Searching for Hope After the Yazidi Genocide

In Sinjar, there are wrong things wherever you look. Things that shouldn’t have happened in this remote corner of Iraq.

Sunset near Sinjar. Photo by Matt Willingham/Preemptive Love Coalition

The first time I went, I was utterly overwhelmed by it all: children’s bones in mass graves, chemical rocket attacks, scowling confrontations at security checkpoints, and endless piles of irredeemable rubble.

Sinjar Mountain. Photo by Matt Willingham/Preemptive Love Coalition.

Sinjar is the land of the Yazidis, home to beautiful communities of people who’ve endured more genocide and war and political betrayals and manipulation than history can remember—and it’s all still happening right now, as you read this.

A fenced-off mass grave near Kocho, Sinjar. Kocho was the site of the largest number of ISIS killings and is considered the epicenter of the Yazidi genocide that began in 2014. Photo by Matt Willingham/Preemptive Love Coalition.

That stuff is easy to write about. Any photographer or reporter can splash that on a screen and get clicks, because it plays right into the bad-news boxes we all keep in our heads.

You can walk away from a place like Sinjar crushed by the pain and hopelessness. Or you can walk away more determined, more brokenhearted-yet-hopeful than ever.

So what makes the difference?

In the war-torn corners of the world, it’s all about what you look for. Because you will find what you’re looking for.

Soldiers stand guard near a mass grave outside Kocho, Sinjar.

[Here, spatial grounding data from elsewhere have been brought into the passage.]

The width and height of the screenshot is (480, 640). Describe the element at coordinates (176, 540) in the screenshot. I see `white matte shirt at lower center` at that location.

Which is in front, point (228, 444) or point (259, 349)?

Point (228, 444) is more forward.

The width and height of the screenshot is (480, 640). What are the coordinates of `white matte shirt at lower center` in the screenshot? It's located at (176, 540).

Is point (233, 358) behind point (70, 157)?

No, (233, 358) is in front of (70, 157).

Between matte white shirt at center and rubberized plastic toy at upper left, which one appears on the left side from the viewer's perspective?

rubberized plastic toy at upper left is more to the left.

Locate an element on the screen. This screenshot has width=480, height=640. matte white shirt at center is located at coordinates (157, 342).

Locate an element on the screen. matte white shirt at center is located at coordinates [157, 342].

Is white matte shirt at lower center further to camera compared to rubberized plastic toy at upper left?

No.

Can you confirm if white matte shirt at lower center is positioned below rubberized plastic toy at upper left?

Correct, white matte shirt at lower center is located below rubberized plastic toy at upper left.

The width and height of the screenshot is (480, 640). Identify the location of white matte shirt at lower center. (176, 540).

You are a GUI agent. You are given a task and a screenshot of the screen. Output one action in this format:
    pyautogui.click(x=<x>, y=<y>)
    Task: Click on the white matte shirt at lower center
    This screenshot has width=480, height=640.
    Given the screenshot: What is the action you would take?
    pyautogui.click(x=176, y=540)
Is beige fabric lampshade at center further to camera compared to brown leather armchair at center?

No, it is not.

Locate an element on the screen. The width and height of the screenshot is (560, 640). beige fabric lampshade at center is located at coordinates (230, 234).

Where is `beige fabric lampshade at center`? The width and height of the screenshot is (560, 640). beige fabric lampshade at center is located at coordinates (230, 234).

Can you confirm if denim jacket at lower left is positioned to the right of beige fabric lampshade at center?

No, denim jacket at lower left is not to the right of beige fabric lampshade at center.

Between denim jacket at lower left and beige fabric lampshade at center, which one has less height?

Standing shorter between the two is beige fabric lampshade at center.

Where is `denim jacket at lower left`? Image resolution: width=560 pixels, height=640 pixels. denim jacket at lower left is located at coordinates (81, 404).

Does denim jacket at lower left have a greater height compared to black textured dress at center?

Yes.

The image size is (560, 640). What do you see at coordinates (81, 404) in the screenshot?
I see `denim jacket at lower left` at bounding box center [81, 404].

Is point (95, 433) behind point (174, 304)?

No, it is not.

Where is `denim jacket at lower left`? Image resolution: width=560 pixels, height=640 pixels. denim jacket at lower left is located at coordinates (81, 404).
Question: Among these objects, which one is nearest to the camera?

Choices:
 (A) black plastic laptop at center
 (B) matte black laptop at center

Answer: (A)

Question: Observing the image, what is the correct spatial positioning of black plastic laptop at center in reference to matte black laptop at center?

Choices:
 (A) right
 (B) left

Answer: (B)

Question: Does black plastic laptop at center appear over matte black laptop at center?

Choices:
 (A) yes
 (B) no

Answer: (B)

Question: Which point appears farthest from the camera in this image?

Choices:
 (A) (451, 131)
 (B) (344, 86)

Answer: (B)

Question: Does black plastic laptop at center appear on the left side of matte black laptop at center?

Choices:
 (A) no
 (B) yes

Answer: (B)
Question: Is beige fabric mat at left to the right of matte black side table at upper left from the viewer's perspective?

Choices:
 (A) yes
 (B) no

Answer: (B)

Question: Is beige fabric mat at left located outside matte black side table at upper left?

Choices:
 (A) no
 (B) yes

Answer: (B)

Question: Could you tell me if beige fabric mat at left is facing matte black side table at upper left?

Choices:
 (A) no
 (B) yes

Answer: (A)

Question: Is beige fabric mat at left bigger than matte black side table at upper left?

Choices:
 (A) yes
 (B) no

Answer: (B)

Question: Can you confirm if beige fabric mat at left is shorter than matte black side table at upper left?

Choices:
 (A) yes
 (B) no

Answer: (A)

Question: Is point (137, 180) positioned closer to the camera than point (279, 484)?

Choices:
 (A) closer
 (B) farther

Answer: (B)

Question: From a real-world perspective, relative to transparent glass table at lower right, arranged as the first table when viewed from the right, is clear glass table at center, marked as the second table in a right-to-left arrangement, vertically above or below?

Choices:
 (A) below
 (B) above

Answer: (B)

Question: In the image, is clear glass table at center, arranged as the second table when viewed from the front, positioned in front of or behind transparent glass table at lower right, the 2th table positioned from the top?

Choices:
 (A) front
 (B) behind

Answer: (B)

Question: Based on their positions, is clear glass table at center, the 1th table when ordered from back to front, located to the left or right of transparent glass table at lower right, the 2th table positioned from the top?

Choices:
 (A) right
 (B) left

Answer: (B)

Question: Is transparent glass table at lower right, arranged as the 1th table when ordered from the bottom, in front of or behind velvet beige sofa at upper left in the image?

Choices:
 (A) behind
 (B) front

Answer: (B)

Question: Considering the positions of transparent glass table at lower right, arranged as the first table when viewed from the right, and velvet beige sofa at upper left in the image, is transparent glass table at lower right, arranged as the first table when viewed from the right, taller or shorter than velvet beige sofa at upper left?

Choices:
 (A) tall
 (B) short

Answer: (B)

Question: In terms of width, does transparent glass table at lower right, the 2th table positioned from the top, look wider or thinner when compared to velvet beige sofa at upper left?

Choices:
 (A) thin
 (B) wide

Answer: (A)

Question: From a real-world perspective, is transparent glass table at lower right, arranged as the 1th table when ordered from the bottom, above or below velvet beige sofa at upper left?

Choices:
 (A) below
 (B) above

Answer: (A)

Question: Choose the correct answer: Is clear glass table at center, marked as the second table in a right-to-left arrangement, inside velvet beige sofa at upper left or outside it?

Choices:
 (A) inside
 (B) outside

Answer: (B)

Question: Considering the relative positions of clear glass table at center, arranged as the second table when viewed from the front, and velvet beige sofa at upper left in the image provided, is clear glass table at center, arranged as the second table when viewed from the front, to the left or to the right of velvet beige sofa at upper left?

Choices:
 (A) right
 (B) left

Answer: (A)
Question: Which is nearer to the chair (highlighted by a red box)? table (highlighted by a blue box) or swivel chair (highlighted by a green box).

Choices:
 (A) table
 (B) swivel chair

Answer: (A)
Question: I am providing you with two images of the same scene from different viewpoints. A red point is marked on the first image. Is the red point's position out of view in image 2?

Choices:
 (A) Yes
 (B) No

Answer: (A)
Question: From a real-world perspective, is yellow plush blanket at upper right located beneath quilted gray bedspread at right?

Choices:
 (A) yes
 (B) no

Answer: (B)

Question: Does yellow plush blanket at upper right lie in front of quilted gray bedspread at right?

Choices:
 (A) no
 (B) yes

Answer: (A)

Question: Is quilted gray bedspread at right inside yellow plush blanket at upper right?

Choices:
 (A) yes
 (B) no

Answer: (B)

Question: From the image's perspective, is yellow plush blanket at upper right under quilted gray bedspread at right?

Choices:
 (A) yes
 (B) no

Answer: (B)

Photo by Matt Willingham/Preemptive Love Coalition.

If you expect and assume despair, it’ll jump out at you from behind every corner. But if you’re thirsty for hope, you’ll find it, no matter the desert. This is what you’ve practiced when you step toward people on the margins in love.

When you sent aid to overlooked neighborhoods in Houston after Hurricane Harvey, our teams of staff and volunteers went in hungry to hear and share stories of hope and resilience.

When you helped save lives outside war-torn Benghazi, Libya, our team helicoptered over ISIS-controlled territory and into a forgotten conflict with the belief that hope would be waiting for us on the ground—and it was.

Photo by Matt Willingham/Preemptive Love Coalition

When you air-dropped food into a small town in western Iraq that was surrounded by ISIS fighters, starving and barely holding on, our team of heroic volunteers and partners and staff found the kind of grit and hope John Wayne could only dream of!

When we began preparing to bring yet another round of aid into the former war zone of Sinjar—preparations that began months ago, that began with listening to the people we want to serve—we can feel it again. We’re expectant.

Sinjar is a special place for us—and for many of you. You’ve sent help to this mountain several times before. You’ve helped people who called this mountain home reclaim their lives after being driven away by ISIS. You’ve helped them become soapmakers and shepherds. You’ve helped them to thrive again.

Families are slowly returning to Sinjar. Some never left, even through the most hellish days. But there is little for families here. The world’s attention has long since moved on.

But still we go—and so do you. Because our hearts never left this mountain. We go expectantly. Which moments will fill us with hope? Who will we meet that inspires us, encourages us? What will cut through the wandering despair and point us to that true north of loving first, of choosing to love anyway?

It always happens, if we look for it.